İnsanlar tarih boyunca yaşamlarını kolaylaştırmak için belirli gelişme ve icatlar için kollarını sıvayıp işe koyulmuşlardır. Zaman zaman başarısız olsalar da sarf ettikleri bu enerji ve emek sayesinde günümüzde hayatımızı kolaylaştıran birçok makinelere ve cihazlara sahibiz.
Bu makineler ve cihazlar da aynı bizim gibi aktivite gösterebilmeleri için bir güç kaynağına ihtiyaç duyarlar. Akla gelen ilk toplu taşıma araçlarından örnek verecek olursak; çıkan ilk trenler kömürle çalışıyordu. Aynı şekilde insanlar uzun yıllar boyunca ısınma gibi çok temel olan ihtiyaçlarını da kömür gibi madenlerden sağladılar. Günümüzde ise her ne kadar kömürün kullanımı azalmaya başlamış olsa da halen kömür ve benzeri bir sürü maden ve fosil yakıt ihtiyacı söz konusu. Bu yakıtların dünya üzerinde tükenmesi söz konusu olunca insanlar madenciliğin alternatiflerini düşünmeye başladı ve çok uzak bir örnek olsa da uzay madenciliği de bu fikirlerden bir tanesi. Peki, uzay madenciliği mümkün mü yoksa günümüze çok uzak bir fikir mi?
Space X gibi gerek özel gerekse de Avrupa Uzay Ajansı gibi daha kurumsal şirketler hali hazırda uzaya seferler düzenlemektedir. Bu seferler uzaya istasyon kurmak, kurulan istasyonlara astronot göndermek ya da uydu yerleştirmek gibi amaçlardan dolayı gerçeklese de yapılacak gözlemler ve araştırmaların başka gezegenlere uçuşlar düzenlenmesini olası hale getireceğini düşünüyorum. Bu görüşümün altını ise Space X ve Tesla gibi yenilikçi 2 şirketin sahibi olan Elon Musk’ın Marsa koloni kurma fikrinin doldurduğu kanısındayım.
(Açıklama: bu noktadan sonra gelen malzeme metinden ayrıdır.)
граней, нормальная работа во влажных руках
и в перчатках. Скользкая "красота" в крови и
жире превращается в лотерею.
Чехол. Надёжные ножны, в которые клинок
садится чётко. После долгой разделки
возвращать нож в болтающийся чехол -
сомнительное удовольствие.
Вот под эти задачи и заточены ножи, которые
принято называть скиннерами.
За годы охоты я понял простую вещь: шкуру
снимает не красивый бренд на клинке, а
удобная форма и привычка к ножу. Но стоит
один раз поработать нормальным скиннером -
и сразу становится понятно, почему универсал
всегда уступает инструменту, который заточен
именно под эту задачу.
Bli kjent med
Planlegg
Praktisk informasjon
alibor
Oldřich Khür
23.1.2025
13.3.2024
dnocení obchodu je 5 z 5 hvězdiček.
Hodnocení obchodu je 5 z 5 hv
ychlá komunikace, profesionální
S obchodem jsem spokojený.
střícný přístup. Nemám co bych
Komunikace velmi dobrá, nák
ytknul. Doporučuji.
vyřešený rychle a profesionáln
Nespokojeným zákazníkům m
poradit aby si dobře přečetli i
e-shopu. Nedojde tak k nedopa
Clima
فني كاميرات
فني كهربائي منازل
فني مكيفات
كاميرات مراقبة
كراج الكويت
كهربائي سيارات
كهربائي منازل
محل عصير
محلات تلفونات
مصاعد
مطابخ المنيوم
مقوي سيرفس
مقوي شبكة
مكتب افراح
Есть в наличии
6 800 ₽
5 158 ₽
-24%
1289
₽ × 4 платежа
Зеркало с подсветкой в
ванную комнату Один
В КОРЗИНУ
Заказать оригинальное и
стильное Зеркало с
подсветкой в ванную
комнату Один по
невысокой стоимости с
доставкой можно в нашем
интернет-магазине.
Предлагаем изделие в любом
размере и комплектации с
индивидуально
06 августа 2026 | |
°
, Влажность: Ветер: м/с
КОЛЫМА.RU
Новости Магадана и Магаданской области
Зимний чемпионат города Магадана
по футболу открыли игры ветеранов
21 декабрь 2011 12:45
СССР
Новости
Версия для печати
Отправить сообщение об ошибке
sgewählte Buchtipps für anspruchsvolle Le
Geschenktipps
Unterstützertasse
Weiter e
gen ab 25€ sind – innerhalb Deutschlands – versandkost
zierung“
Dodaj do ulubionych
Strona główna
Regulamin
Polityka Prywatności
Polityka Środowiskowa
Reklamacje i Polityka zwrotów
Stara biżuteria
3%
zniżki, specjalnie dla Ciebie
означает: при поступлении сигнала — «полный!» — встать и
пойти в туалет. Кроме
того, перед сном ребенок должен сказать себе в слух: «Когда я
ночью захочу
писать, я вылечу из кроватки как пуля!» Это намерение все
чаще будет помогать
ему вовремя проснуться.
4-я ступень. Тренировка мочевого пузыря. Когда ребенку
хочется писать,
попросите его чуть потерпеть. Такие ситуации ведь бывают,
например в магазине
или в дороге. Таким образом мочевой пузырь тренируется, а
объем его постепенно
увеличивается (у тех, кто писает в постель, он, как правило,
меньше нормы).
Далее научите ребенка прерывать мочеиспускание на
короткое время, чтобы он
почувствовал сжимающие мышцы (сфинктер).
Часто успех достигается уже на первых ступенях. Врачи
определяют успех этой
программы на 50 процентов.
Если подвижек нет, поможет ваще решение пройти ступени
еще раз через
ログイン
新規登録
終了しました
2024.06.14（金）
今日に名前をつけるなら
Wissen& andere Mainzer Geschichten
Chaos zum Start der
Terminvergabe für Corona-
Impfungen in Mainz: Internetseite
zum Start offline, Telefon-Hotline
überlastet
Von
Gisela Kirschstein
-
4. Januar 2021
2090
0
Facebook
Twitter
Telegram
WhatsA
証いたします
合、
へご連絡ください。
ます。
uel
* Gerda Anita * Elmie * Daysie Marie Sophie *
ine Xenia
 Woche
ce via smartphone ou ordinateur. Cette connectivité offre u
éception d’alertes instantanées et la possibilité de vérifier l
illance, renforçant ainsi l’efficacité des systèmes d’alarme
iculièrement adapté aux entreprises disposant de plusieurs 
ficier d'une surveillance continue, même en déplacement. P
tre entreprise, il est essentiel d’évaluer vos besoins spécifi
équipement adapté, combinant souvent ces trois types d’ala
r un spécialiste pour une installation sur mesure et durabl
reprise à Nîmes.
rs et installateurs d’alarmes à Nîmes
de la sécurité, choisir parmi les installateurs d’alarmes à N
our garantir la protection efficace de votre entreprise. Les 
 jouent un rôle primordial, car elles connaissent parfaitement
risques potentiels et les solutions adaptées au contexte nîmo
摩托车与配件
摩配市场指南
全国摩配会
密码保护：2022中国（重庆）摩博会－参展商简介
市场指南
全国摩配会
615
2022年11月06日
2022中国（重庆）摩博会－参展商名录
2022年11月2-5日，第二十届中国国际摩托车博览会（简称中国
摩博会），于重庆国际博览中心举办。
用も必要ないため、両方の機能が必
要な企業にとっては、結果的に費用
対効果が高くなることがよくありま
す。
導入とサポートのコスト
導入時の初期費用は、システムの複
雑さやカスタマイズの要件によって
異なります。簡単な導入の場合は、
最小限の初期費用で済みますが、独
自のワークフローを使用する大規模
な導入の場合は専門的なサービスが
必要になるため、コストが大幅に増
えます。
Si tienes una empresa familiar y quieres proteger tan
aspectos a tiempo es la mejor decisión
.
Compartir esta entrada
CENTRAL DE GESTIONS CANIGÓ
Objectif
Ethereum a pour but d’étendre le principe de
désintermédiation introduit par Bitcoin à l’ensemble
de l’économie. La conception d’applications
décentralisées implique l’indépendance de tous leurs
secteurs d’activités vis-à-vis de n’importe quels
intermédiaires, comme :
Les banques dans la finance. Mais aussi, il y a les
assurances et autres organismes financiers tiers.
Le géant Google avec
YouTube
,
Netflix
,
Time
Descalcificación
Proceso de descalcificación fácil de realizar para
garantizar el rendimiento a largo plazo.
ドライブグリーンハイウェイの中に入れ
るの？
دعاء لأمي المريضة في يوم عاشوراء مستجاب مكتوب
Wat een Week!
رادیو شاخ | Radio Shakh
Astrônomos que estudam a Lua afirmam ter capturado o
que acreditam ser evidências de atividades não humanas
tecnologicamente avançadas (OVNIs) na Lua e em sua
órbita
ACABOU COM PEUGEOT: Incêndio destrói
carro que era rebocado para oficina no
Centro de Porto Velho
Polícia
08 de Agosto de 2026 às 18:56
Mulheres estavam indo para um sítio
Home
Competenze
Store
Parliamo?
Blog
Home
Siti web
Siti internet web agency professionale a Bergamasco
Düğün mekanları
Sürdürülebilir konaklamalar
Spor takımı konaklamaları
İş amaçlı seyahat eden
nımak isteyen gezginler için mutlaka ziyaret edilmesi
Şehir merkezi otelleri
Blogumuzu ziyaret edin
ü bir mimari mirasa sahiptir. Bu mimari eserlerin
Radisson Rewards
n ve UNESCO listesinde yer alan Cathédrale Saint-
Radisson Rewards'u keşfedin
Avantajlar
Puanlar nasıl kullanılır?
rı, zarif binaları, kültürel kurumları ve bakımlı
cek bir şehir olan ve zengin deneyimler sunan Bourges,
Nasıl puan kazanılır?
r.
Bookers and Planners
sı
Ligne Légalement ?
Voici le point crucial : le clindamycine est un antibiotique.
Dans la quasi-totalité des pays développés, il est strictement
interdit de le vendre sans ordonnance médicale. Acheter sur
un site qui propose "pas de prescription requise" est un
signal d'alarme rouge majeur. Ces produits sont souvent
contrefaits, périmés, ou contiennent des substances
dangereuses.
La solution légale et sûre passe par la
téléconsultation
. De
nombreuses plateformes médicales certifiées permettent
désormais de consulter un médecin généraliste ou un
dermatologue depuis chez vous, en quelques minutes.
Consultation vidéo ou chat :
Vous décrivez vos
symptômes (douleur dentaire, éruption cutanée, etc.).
Öte yandan, Dünya’daki maden kaynaklarının tükenmesi ardından yeni kaynakların doğal yoldan elde edilmesi ciddi uzun yıllar sürecektir. Ayrıca beşeri üretim madenler ederinden fazla maliyetli olmaktadır ve de beşeri olduğu için değerini yitirmektedir. Özetle doğal yoldan tekrardan üretilmesini beklemek uzun zaman alacaktır ve ihtiyacımızı karşılamayacaktır ve insan üretimi madenler de değerini yitirmektedir ve zahmetlidir.
Uzaya baktığımızda ise önümüzde nerdeyse sınırsız varyasyon ve seçenek söz konusu. Şu anki teknolojimizin uzay keşiflerine yeterince el vermeyişi önümüzde ciddi bir engel oluştursa da ülkelerin ortaklaşa girişeceği uzay projeleriyle kısa zamanda çok yol kat edilebilir ve Dünya’mız gerek madeni alanda gerekse teknoloji anlamında ciddi gelişmelere ev sahipliği yapabilir.
Fikrimce, ülkeler ve özel şirketler uzay bilimine daha çok sponsorluk yapıp finans sağlamalı ki yenilikçi ve idealist şirketlerin önünden para engeli kalksın. Ardından gerekli deney ve gözlemlerin yapılması için uygun ortam sağlanmalı ve desteklenmeli. En önemlisi ise asla vazgeçilmemeli. Uzayla ilgili bilmediğimiz daha çok şey olduğu gibi bu konuda yapılacak teknolojik gelişmelerde de ilk başta tökezlenmesi son derece doğaldır ve olması gereken bir durumdur. Sonuçta insanlar yapılan hatalardan ders alıp yaptıkları işi veya geliştirdikleri projeyi daha mükemmel ve başarılı yapabilirler.
Sonuç olarak, uzay ile ilgili bilgimizin sınırlı olması bizim bu konudaki fikirlerimizi kısıtlamaktadır fakat aynı şekilde de bize fazlaca varyasyon ve seçenek sağlamaktadır. Önemli olan ise uzay faaliyetlerinin desteklenmesi ve devam ettirilmesini sağlamaktır. Uygun şartlar sağlandığı sürece uzay madenciliğinden uzayda yaşama kadar birçok konu açıklığa kavuşabilir ve faaliyete dökülebilir. Önemli olan yeterli uğraşı sarf etmektir.